**Supplied records:**
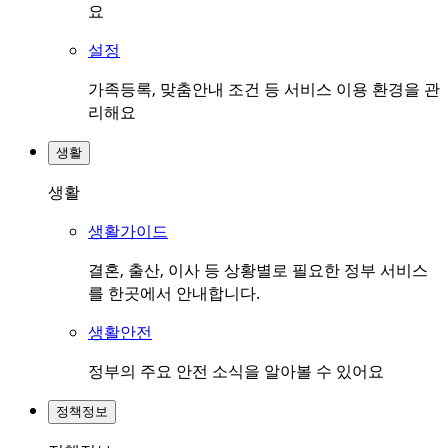
요
설정
가족등록, 맞춤안내 조건 등 서비스 이용 환경을 관
리해요
생활
생활
생활가이드
결혼, 출산, 이사 등 상황별로 필요한 정부 서비스
를 한곳에서 안내합니다.
생활안전
정부의 주요 안전 소식을 알아볼 수 있어요
정책정보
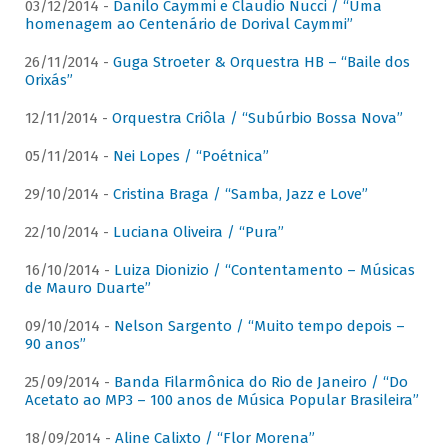
03/12/2014 -
Danilo Caymmi e Claudio Nucci / “Uma
homenagem ao Centenário de Dorival Caymmi”
26/11/2014 -
Guga Stroeter & Orquestra HB – “Baile dos
Orixás”
12/11/2014 -
Orquestra Criôla / “Subúrbio Bossa Nova”
05/11/2014 -
Nei Lopes / “Poétnica”
29/10/2014 -
Cristina Braga / “Samba, Jazz e Love”
22/10/2014 -
Luciana Oliveira / “Pura”
16/10/2014 -
Luiza Dionizio / “Contentamento – Músicas
de Mauro Duarte”
09/10/2014 -
Nelson Sargento / “Muito tempo depois –
90 anos”
25/09/2014 -
Banda Filarmônica do Rio de Janeiro / “Do
Acetato ao MP3 – 100 anos de Música Popular Brasileira”
18/09/2014 -
Aline Calixto / “Flor Morena”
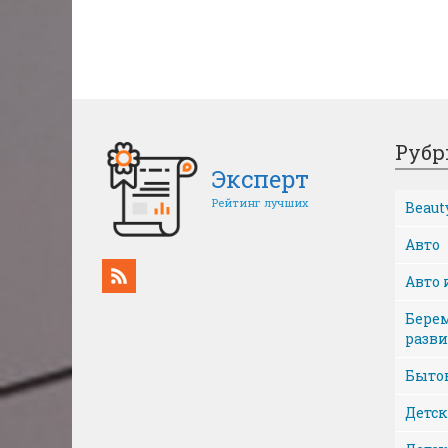
Рубр
Эксперт
Рейтинг лучших
Beaut
Авто
Авто 
Берем
разви
Бытов
Детск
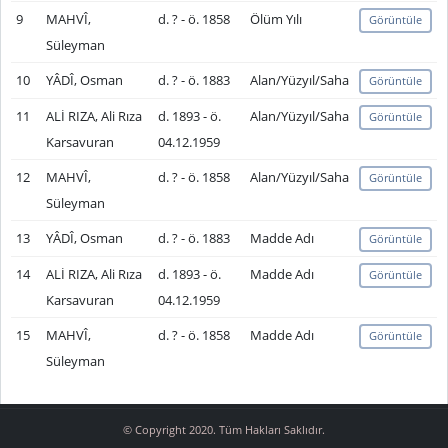
9
MAHVÎ,
d. ? - ö. 1858
Ölüm Yılı
Görüntüle
Süleyman
10
YÂDÎ, Osman
d. ? - ö. 1883
Alan/Yüzyıl/Saha
Görüntüle
11
ALİ RIZA, Ali Rıza
d. 1893 - ö.
Alan/Yüzyıl/Saha
Görüntüle
Karsavuran
04.12.1959
12
MAHVÎ,
d. ? - ö. 1858
Alan/Yüzyıl/Saha
Görüntüle
Süleyman
13
YÂDÎ, Osman
d. ? - ö. 1883
Madde Adı
Görüntüle
14
ALİ RIZA, Ali Rıza
d. 1893 - ö.
Madde Adı
Görüntüle
Karsavuran
04.12.1959
15
MAHVÎ,
d. ? - ö. 1858
Madde Adı
Görüntüle
Süleyman
© Copyright 2020. Tüm Hakları Saklıdır.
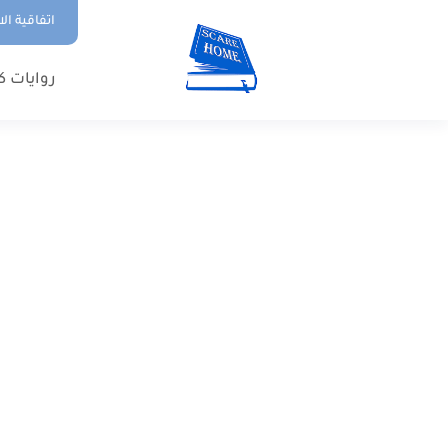
اتفاقية ال
روايات ك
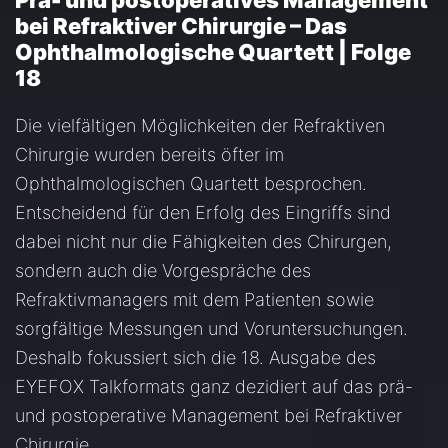
Prä- und postoperatives Management
bei Refraktiver Chirurgie – Das
Ophthalmologische Quartett | Folge
18
Die vielfältigen Möglichkeiten der Refraktiven
Chirurgie wurden bereits öfter im
Ophthalmologischen Quartett besprochen.
Entscheidend für den Erfolg des Eingriffs sind
dabei nicht nur die Fähigkeiten des Chirurgen,
sondern auch die Vorgespräche des
Refraktivmanagers mit dem Patienten sowie
sorgfältige Messungen und Voruntersuchungen.
Deshalb fokussiert sich die 18. Ausgabe des
EYEFOX Talkformats ganz dezidiert auf das prä-
und postoperative Management bei Refraktiver
Chirurgie.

**Prompt:**
Find each line in the material above that carries the string "anos", and copy it.

**Solution below:**
90 anos”
Acetato ao MP3 – 100 anos de Música Popular Brasileira”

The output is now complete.